Collected data:

###

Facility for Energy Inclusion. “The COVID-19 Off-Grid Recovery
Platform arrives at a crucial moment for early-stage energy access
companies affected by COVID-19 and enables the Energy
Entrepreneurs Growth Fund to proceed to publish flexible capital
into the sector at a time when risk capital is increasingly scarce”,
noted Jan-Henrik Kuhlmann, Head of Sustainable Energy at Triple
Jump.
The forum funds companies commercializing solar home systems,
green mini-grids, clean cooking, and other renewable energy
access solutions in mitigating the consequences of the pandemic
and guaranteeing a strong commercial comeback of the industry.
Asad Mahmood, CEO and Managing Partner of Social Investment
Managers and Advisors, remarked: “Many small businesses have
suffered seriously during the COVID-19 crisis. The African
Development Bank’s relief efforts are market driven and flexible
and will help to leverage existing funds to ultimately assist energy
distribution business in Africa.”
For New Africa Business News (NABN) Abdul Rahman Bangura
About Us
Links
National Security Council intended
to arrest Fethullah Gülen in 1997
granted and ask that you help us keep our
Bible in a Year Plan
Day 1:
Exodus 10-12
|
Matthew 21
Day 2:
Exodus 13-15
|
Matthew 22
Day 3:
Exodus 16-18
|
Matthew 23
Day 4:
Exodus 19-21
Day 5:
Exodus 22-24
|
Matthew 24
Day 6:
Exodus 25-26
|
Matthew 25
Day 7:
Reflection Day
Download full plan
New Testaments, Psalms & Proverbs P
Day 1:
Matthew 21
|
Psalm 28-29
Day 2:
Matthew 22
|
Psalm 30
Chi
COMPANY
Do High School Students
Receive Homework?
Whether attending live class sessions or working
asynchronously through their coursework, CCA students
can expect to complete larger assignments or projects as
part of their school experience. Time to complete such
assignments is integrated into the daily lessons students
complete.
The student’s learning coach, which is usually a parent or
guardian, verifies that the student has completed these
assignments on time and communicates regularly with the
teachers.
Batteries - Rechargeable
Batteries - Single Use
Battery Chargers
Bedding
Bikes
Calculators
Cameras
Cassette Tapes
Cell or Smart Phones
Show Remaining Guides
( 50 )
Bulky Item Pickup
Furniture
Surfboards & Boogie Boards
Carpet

###

Determine the number of lines in the data above that contain the word "into", and provide only that figure.

### Answer box
2